After sitting in my designated seat outside for a very brief moment before play, we started the day upstairs in the Long Room, which Dave had lovingly termed the "dregs bar", a name that will now stick with me for eternity as well. We got a good perch up there and bumped into some of the Barmy Army lads we know, who were taking advantage of WPCC's reciprocal agreement with Surrey. We went back downstairs and picked up another tie, with our new friend Nabu taking a photo of her "friends from England."

We then watched on as England attempted to get into a commanding position with some much more assured batting the second time around. A superb knock from Sibley and a quick-fire cameo from Stokes had put England in a good position before South Africa went back into bat. An Iris was making a regular appearance on the outfield and we watched as the game seemed to be drifting. Afterwards we found our cabbie, after watching security confiscate fake taxi signs and talking to another Kent fan who bemoaned "football fans" invading test matches abroad, and headed back for beer and food.

Actually, that seems a good time to note, the only First-Class County I didn't see represented on the trip was Leicestershire. But 17/18 is better than the 16/18 I saw in Perth.

The following morning I got my first glimpse of the motorway to nowhere on the way to the ground.

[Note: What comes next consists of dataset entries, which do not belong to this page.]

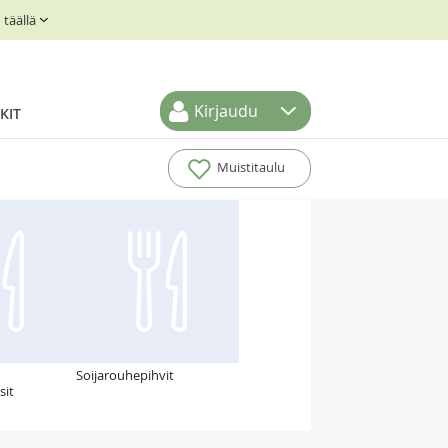
täällä
Kirjaudu
KIT
Muistitaulu
Soijarouhepihvit
sit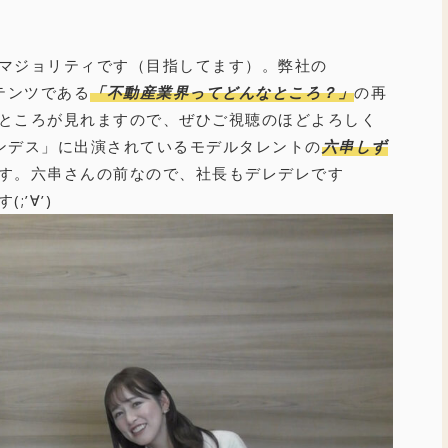
マジョリティです（目指してます）。弊社の
テンツである
「不動産業界ってどんなところ？」
の再
ところが見れますので、ぜひご視聴のほどよろしく
ンデス」に出演されているモデルタレントの
六串しず
す。六串さんの前なので、社長もデレデレです
’∀’)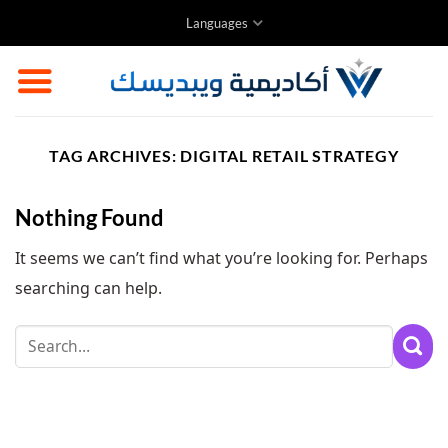
Skip
Languages
to
content
TAG ARCHIVES:
DIGITAL RETAIL STRATEGY
Nothing Found
It seems we can’t find what you’re looking for. Perhaps
searching can help.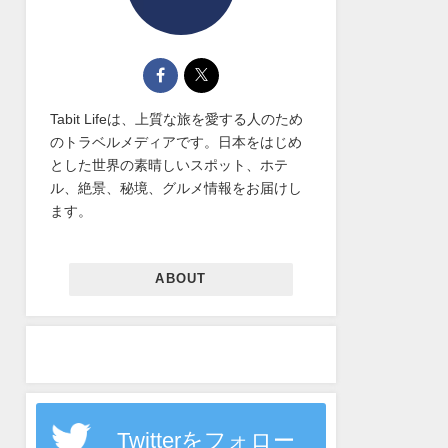
Tabit Lifeは、上質な旅を愛する人のため
のトラベルメディアです。日本をはじめ
とした世界の素晴しいスポット、ホテ
ル、絶景、秘境、グルメ情報をお届けし
ます。
ABOUT
Twitterをフォロー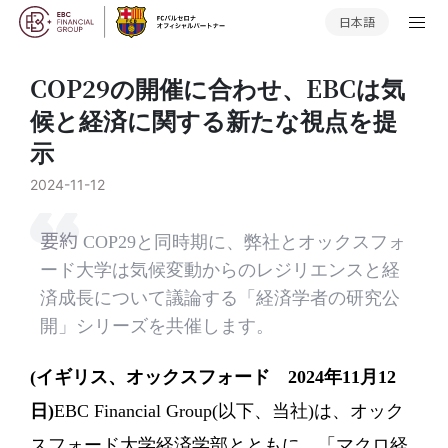
日本語
COP29の開催に合わせ、EBCは気
候と経済に関する新たな視点を提
示
2024-11-12
要約
COP29と同時期に、弊社とオックスフォ
ード大学は気候変動からのレジリエンスと経
済成長について議論する「経済学者の研究公
開」シリーズを共催します。
(イギリス、オックスフォード 2024年11月12
日)
EBC Financial Group(以下、当社)は、オック
スフォード大学経済学部とともに、「マクロ経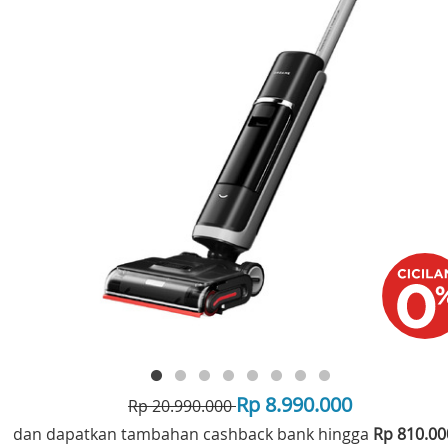
Rp 8.990.000
Rp 20.990.000
dan dapatkan tambahan cashback bank hingga
Rp 810.0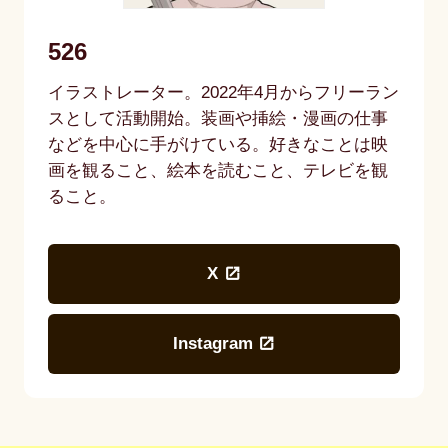
526
イラストレーター。2022年4月からフリーラン
スとして活動開始。装画や挿絵・漫画の仕事
などを中心に手がけている。好きなことは映
画を観ること、絵本を読むこと、テレビを観
ること。
X
Instagram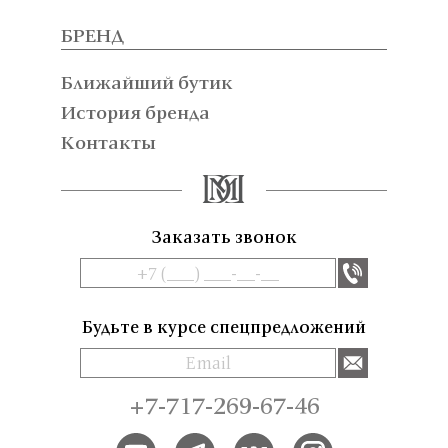
БРЕНД
Ближайший бутик
История бренда
Контакты
Заказать звонок
Будьте в курсе спецпредложений
+7-717-269-67-46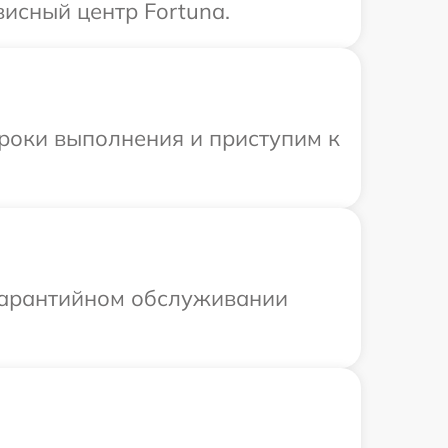
висный центр Fortuna.
сроки выполнения и приступим к
 гарантийном обслуживании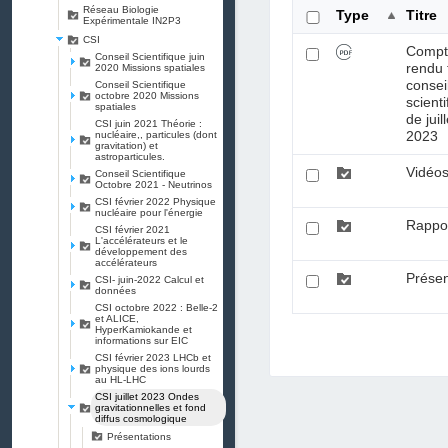
Réseau Biologie
Type
Titre
Expérimentale IN2P3
CSI
Compt
Conseil Scientifique juin
rendu 
2020 Missions spatiales
consei
Conseil Scientifique
octobre 2020 Missions
scienti
spatiales
de juill
CSI juin 2021 Théorie :
2023
nucléaire,, particules (dont
gravitation) et
astroparticules.
Vidéo
Conseil Scientifique
Octobre 2021 - Neutrinos
CSI février 2022 Physique
nucléaire pour l'énergie
Rappo
CSI février 2021
L'accélérateurs et le
développement des
accélérateurs
Présen
CSI- juin-2022 Calcul et
données
CSI octobre 2022 : Belle-2
et ALICE,
HyperKamiokande et
informations sur EIC
CSI février 2023 LHCb et
physique des ions lourds
au HL-LHC
CSI juillet 2023 Ondes
gravitationnelles et fond
diffus cosmologique
Présentations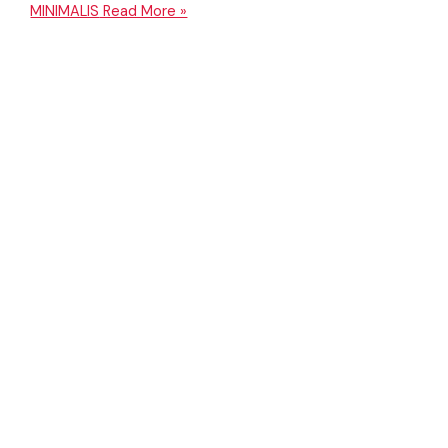
MINIMALIS
Read More »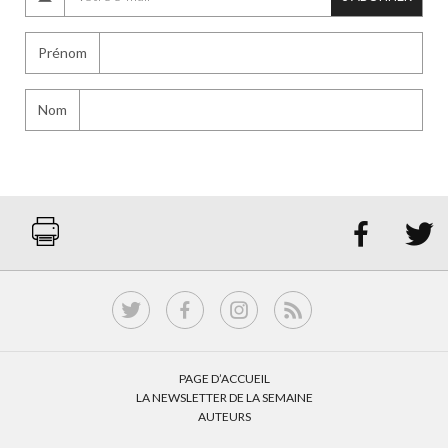
Prénom
Nom


PAGE D’ACCUEIL
LA NEWSLETTER DE LA SEMAINE
AUTEURS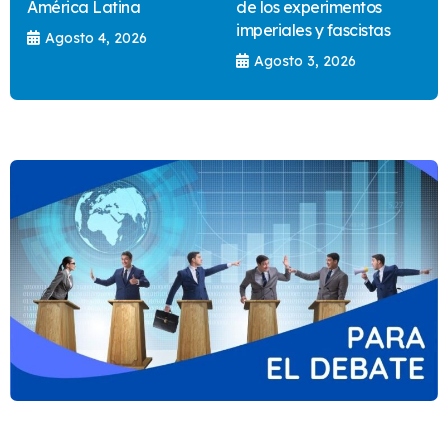
América Latina
de los experimentos
imperiales y fascistas
Agosto 4, 2026
Agosto 3, 2026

Myself and Dave found a quiet spot in front of the window, before a snotty nosed older woman helped her husband into the seat right in front of the window and turned to us. "Those are the worst seats in the house, you'll be sat behind us." She was probably pretty smug when we buggered off upstairs. We didn't fare much better up there with people standing in the way so we ended up back downstairs. I had my own issue when I tried the chicken burger for the first time - whether it was a coincidence or not I don't know, but later on I claimed two quick wickets for England whilst I was traipsing backwards and forwards to the loo. Oops. Mind you, the amount of booze drunk and crap eaten over the previous few days probably didn't help, either.

On the pitch England made inroads in spurts, but towards the end it started to look a bit twitchy. We got chatting to another local in the afternoon about all things cricket, but eventually he conceded defeat, even when we were still wondering if the breakthrough was coming. Some superb fielding was on show and eventually Philander, in his last Newlands test, was the last man out and we could celebrate. England levelled the series and I'd seen us win a test match abroad. After watching the presentation and saying goodbye to the staff, we headed back to the Kelvin Grove pool bar, chatted with an old Bolton lad and his wife, then headed back to the champagne and sushi bar. Shep, Darren and Denise were there and we were also joined by Dave and Ray. This time, champagne did flow along with quite a lot more Chinese food going round. We stayed quite late and had a good natter. There was another Englishman in who was commiserating as he was now assimilated with South Africa. We just thought he was a bit strange. Still, England had just won in Cape Town for the first time in 63 years, so we shrugged it off and made the best of the evening. When I got back to base I stayed up watching the Manchester derby for a bit, until the Berties scored, then I decided it was time to rest my weary head.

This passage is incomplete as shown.